Naturally, Rachel wouldn't talk to him the whole time he was buzzing around her, asking her questions, kissing her hands, and handing her flowers. The minute we were past him, however, she started recapping the whole conversation for us.

"Hasan said this," she pointed to her owie, "Wawa. Wawa means owie--Arabic. I has a wawa on my knee!"

I think it's funny that she translates everything; she's like a walking dictionary.

Monday, August 03, 2009

Bacteria al-Halq

It's been so hot lately and I was sick of my hair. I couldn't leave it down and putting it up didn't seem to do much good, either. No matter what I did, I was a hot, sticky mess. So in a sudden Pedro-like stupor, I asked Andrew to cut my hair on Wednesday night.

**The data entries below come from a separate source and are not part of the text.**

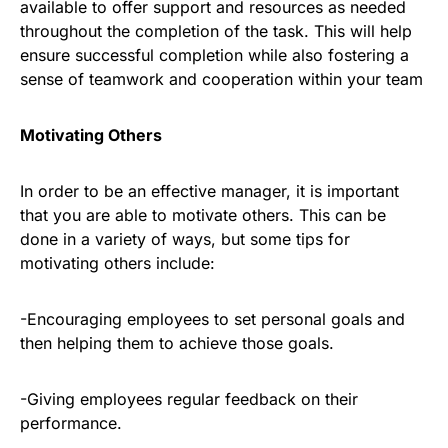
available to offer support and resources as needed
throughout the completion of the task. This will help
ensure successful completion while also fostering a
sense of teamwork and cooperation within your team
Motivating Others
In order to be an effective manager, it is important
that you are able to motivate others. This can be
done in a variety of ways, but some tips for
motivating others include:
-Encouraging employees to set personal goals and
then helping them to achieve those goals.
-Giving employees regular feedback on their
performance.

Well, when I came home from school my head started to get really hot. So I drank some cold water, but it didn't do nothing. So I laid in the bathtub for a while, but then I realized that it was my hair that was making my head hot. So I went into my kitchen and I shaved it all off.
-- Pedro, from Napoleon Dynamite

Luckily, we stopped short of shaving my head bald. I asked Andrew to cut it just below chin length and showed him some pictures of how long I wanted it to be. I told him how to cut it--basically, don't cut to where you think I want it cut, cut several inches below that and slowly work your way up.

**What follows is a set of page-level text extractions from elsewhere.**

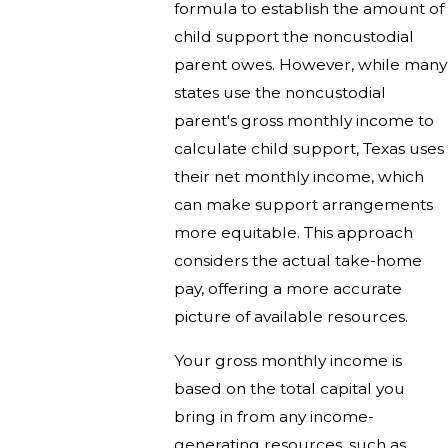
formula to establish the amount of
child support the noncustodial
parent owes. However, while many
states use the noncustodial
parent's gross monthly income to
calculate child support, Texas uses
their net monthly income, which
can make support arrangements
more equitable. This approach
considers the actual take-home
pay, offering a more accurate
picture of available resources.
Your gross monthly income is
based on the total capital you
bring in from any income-
generating resources, such as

"I'll cut half way to start," he said.

"Sounds good," I said.

"Ooops," he said.

I looked at the chunk of hair on the floor. "That's more than half way."

"Yeah," he said, "How about I cut your hair this short?"

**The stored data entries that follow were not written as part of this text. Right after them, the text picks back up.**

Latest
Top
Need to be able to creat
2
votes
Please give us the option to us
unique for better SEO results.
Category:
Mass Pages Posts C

"There's no going back now," I agreed.

And that's how my hair ended up as short as it ended up.

20090803 - 00720090803 - 004

In other hair cutting news, Rachel also got her first hair cut on Wednesday night. Hers was more of a trim because I couldn't bring myself to cut off anything more than the little feathery wisps at the end. Also, I cut Andrew's hair and did the top using scissors instead of the clippers. I got it pretty even, too, and only snipped my knuckle two or three times. This is a serious breakthrough. It opens up so many other hair-styling possibilities for Andrew.

20090803 - 00120090803 - 003 20090803 - 004 20090803 - 00520090803 - 006

The haircut is growing on me, literally. I guess it’s alright and everyone seems to like it, or at least to say they like it, but it’s just shorter than I wanted it to be. I figure this is a good time to cut my hair too short, though, since I’m taking prenatal vitamins and my hair growth is off the charts recently. Soon it should be the length that I wanted it to be when Andrew originally cut it. He did a good job (but was a little over zealous in his hacking off).

With my hair problems solved I still haven’t been feeling very well, especially since coming home from Alexandria. It’s been a weird not-feeling-well because I actually almost feel fine, except for that I feel rather cruddy.

Usually when I get sick I get laryngitis and headachey, so I can’t talk and I want to lie down to relieve the pressure from my skull. While I definitely feel sick, I’ve been trying to convince myself that I’m not sick because I don’t feel like my ordinary sicky-self. Mostly my throat hurts, but I kept trying to convince myself that I was making it up because I don’t have laryngitis, and I always get laryngitis.

Last night when we were out I picked up some throat lozenges to suck on, even though I don’t have even a hint of a cough. No matter how much water I drank or how many cough drops I sucked on, my throat kept hurting. Sadly, I’m not sure how much I actually managed to drink or suck on anything because swallowing was getting too painful.

This morning when I woke up, it was even worse. I felt like I was swallowing cotton balls...mixed with thumb tacks.

I actually did a google search to see if you could have a sore throat without getting laryngitis. I didn’t think you could, but that’s only because I never have. Turns out your pharynx can get infected, too, without infecting any other part of your throat, which explains my pain and lack of laryngitis. For once my larynx stayed healthy!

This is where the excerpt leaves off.